After the recent assassination of 33-year-old Charlie Kirk in Orem, Utah, and two weeks later, the attempted assassination of a 6-year old boy in Grand Blanc, Michigan, among others injured and fatally wounded who share my faith, I found myself in a bit of a funk. I wondered about the contemporary, well-used slogan, “How do we make America great again?”
Enter the Vallecito Creek and Pine River drainages, October 2025, 100-year storm event. At its peak in Vallecito Creek, the rainstorm, driven by hurricanes off the California coast, produced flows hovering around 7,000 cubic feet per second. The combined peak flows entering Vallecito Reservoir from Vallecito Creek and the Pine River were around 11,000 cfs. Three times the flow of a typical spring runoff backed by hundreds of inches of annual snowfall accumulation.
The hydrologic forces produced by these flows are near incomprehensible. The aftermath of the storm raised the Vallecito Reservoir approximately 25 vertical feet in a few hours. The tonnage of debris and silt flushed into the reservoir can only be estimated, not accurately computed. The damage this flood-monster left in its wake is incalculable. More so, when one considers the lives and dreams of those whose homes and properties were damaged – some beyond recognition.
What happened before, during the storm, and will remain in motion for months and years ahead, speaks volumes about who we really are as a community and country.
Leadership in La Plata County, and unprecedented volunteer efforts, quickly mobilized. The battle cry moving into the storm was “no loss of human life and minimize property damage.” In a word – relief! No identification of one’s political affiliation was sought to qualify victims for varying degrees of relief. All were simply on equal footing, comprising the human family that makes up La Plata County in the United States of America.
Hundreds of people swung into action. They filled and placed sandbags around crucial road and bridge structures, and cleared the seemingly endless accumulation of debris away from water conveyance structures, the loss of which from erosion threatened human safe passage at critical transportation points.
They donated equipment, muscle and clarity of thought on the sequence of what needed to be done next to reach the goal of “no loss of human life and minimize property damage.” They made phone calls to check on the well-being of family, friends and strangers in the storm’s path.
They came from as far away as Virginia and points in between to share knowledge about dealing with and minimizing floodwater damage, drawing on lessons learned from past flooding events across the nation, with emphasis on the 2013 Colorado South Platte River flood. They logged long hours in a short period of time, preparing for, conducting, monitoring, and coordinating oversight work and meetings focused on beating back the ravaging water-monster and attaining the above goal’s objectives.
The Upper Pine Fire Protection District, La Plata County Sheriff’s Office, La Plata County Emergency Response Management, and their respective staffs and associates, turned in flawless efforts under the respective direction of Bruce Evans, Sean Smith and Shawna Lagarza. (I’ve been a horse sale auctioneer for over 35 years, and I’m unable to communicate with the speed and clarity of the farm- and ranch-raised Shawna.)

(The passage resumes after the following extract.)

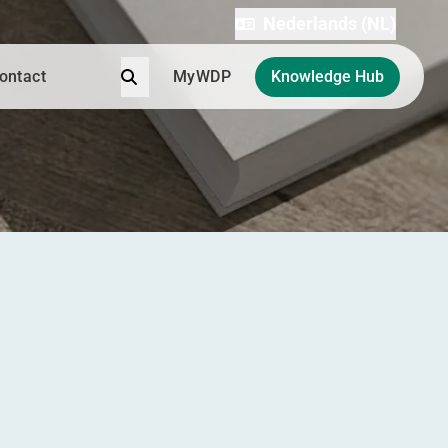
Nederlands (NL)
Zoek
ontact
MyWDP
Knowledge Hub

La Plata County Commissioners Marsha Porter-Norton, Matt Salka and Elizabeth Philbrick were frequently present, asking what they could do and where they could help. Rep. Jeff Hurd (with his young son Vincent in tow) toured the devastation and expressed similar sentiments. The list of the unnamed good Samaritans is longer than a Kansas well rope.
As touched on above, the Sheriff’s deputies, La Plata County Road and Bridge staff, and Upper Pine fire fighters were nothing short of top-flight, top-draw and top-shelf. The vast majority of those affected by the event were stoic and resilient. Perhaps saving their shattered, frayed emotions for private, unrevealed times.
Each time, while traveling as a passenger with Smith and others, I left the disaster site, with the funk that had beset me giving way to the realization that perhaps La Plata County, Colorado, isn’t that much different from the hundreds of other counties that span and dot the nation’s landscape from sea to shining sea.
Are there local and national human-interaction problems and polarizing differences that vie for our attention, correction and are directly responsible for the tragic deaths noted above? Of course. But, by design, these and other volatile social differences and obstacles have been with us since the infancy of our nation, and have been present since the dawning of recorded time.
From the passenger window, I’m reminded that when disaster strikes, we are tested – as a community and a country. In those moments, our collective greatness is revealed in the kindness, compassion and desire to be peacemakers that carry us through the ordinary days between the storms.
Perhaps the key here is a caution Shawna shared at one of our many briefing meetings that struck home for me: “ … Remember, words really do matter.”
May God bless us all with patience, understanding, virtue and love toward each other in the best and worst of times.
Ken Beck has served as superintendent of the Pine River Irrigation District since 2016. Previously, he had a 31-year career with the Bureau of Reclamation.